I’ve ranted before that Weblogic 11g clustering/distribution technology of its messaging is fundamentally broken. Despite what Oracle claims, JMS in Weblogic is not clustered. Load balanced is a better description. It’s architectural – if any other technology (e.g. SOA Suite, EDN, etc) uses Weblogic JMS as its underlying messaging implementation, it will be broken too.

The problem is simple. In Weblogic, if you cluster a logical topic (or a queue) across two machines, underlying this you’ve actually got two uniquely named and non-cooperating physical topics, one on each member of the cluster. A topic message that is sent to the logical topic is delivered (copied) to both physical topics. Now, if your logical topic listener is also clustered, you’ve got, in effect, two physical topic listeners on two different, and non-cooperating, physical topics. The topic message is then always delivered twice – even if both listeners have identical durable subscription ids (i.e. indicating that they belong to the same logical component, which should only get the topic message once). This terrible architectural blunder occurs because there is physically underlying your logical configuration, totally separate, non-cooperating, uniquely-named topics on each of the cluster members, with what amounts to a JNDI name service hack in the middle to spray the load about your cluster. In other words, it is load balanced, not clustered. JMS Queues are the same – however its just that the implicit side-effects of the queue semantics – which ever only delivers to a single consumer even if there are many configured – means it isn’t impacted as much. Because of that semantic, a queue message is only delivered to one of the two physical queues (i.e. again, it’s load-balanced) so only one of your two clustered queue listeners gets the message. And there’s a terrible time-out based hack to redeliver the message to another member of your queue cluster just in case there isn’t any listener instances on the cluster that the message ends up on.

N.B. Coherence does not, apparently, have this massive architectural fail. If you need to do clustered fail-safe broadcast messaging in an Oracle Weblogic environment, do yourself a favour and use Coherence.

2 Comments

  1. pratik patel wrote:

    Have you tried other JMS providers to see if they behave the same? From my experience, if you hook up multiple listeners to a topic, regardless of durable sub ID, they will all get messages on the topic.

    Saturday, March 5, 2011 at 01:33 | Permalink
  2. Scot Mcphee wrote:

    Jboss.

    A single logical listener that is clustered should not be regarded as multiple listeners.
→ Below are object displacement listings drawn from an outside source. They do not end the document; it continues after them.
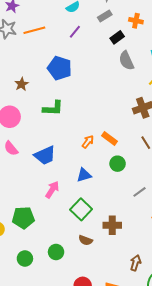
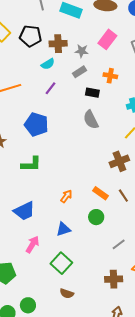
black rectangle: (117, 37) -> (92, 93), turned 48
gray semicircle: (126, 61) -> (91, 120), moved
orange rectangle: (110, 139) -> (101, 193), moved
brown cross: (112, 225) -> (114, 279), moved
green circle: (56, 252) -> (28, 305), moved

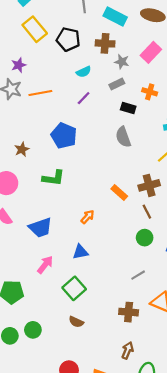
brown cross: (58, 44) -> (105, 43), moved
orange rectangle: (101, 193) -> (119, 192), moved
brown line: (123, 196) -> (147, 212), moved
green circle: (96, 217) -> (145, 238), moved

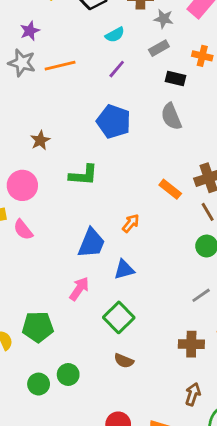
blue pentagon: (64, 136) -> (114, 122), moved
blue trapezoid: (40, 228) -> (91, 243), moved, turned -45

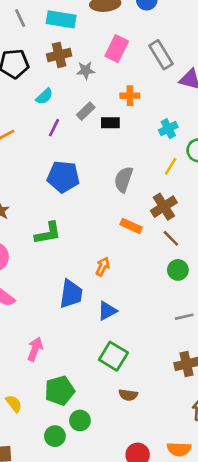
gray rectangle: (159, 48) -> (86, 111), moved
gray semicircle: (171, 117) -> (123, 179), moved, turned 55
pink arrow: (79, 289) -> (35, 349), moved
gray line: (201, 295) -> (184, 317), turned 36
green pentagon: (38, 327) -> (60, 391), moved

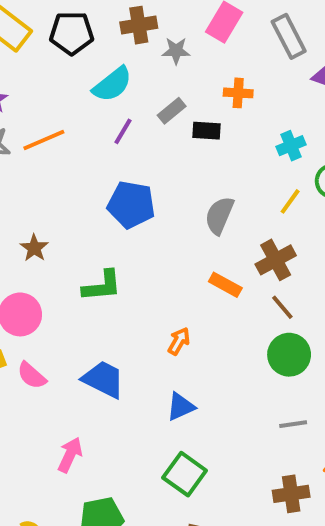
cyan semicircle: (44, 96) -> (112, 84), size x1.5
green circle: (178, 270) -> (289, 355), size x1.4
blue trapezoid: (71, 294) -> (103, 379), moved, turned -76

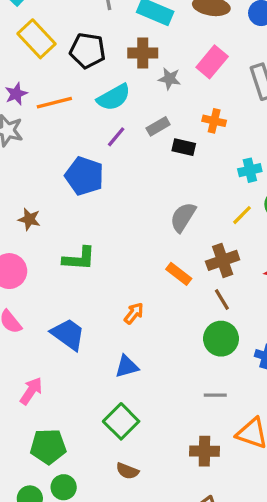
orange line: (44, 140) -> (54, 103), moved
blue pentagon: (131, 205) -> (84, 176), moved
brown star: (34, 248) -> (29, 219), turned -30

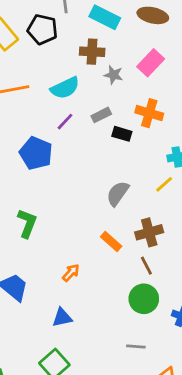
black pentagon: (88, 51) -> (42, 29), moved
orange cross: (214, 121) -> (149, 113), size x1.4
yellow line: (242, 215) -> (164, 184), moved
green L-shape: (79, 259) -> (27, 223), turned -76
    Even in Weblogic, if you bind an (unclustered) MDB to a topic, you’ll get multiple instances of the MDB started. Yet oddly enough only one of these instances will get the topic message. Weblogic understands in that context these are all one logical listening unit. Clusters are the same, only the listeners are distributed over multiple JVMs. The problem is the ancient JMS implementation in Weblogic and the “hack” they put together to make them cluster, which is a load-balancing hack.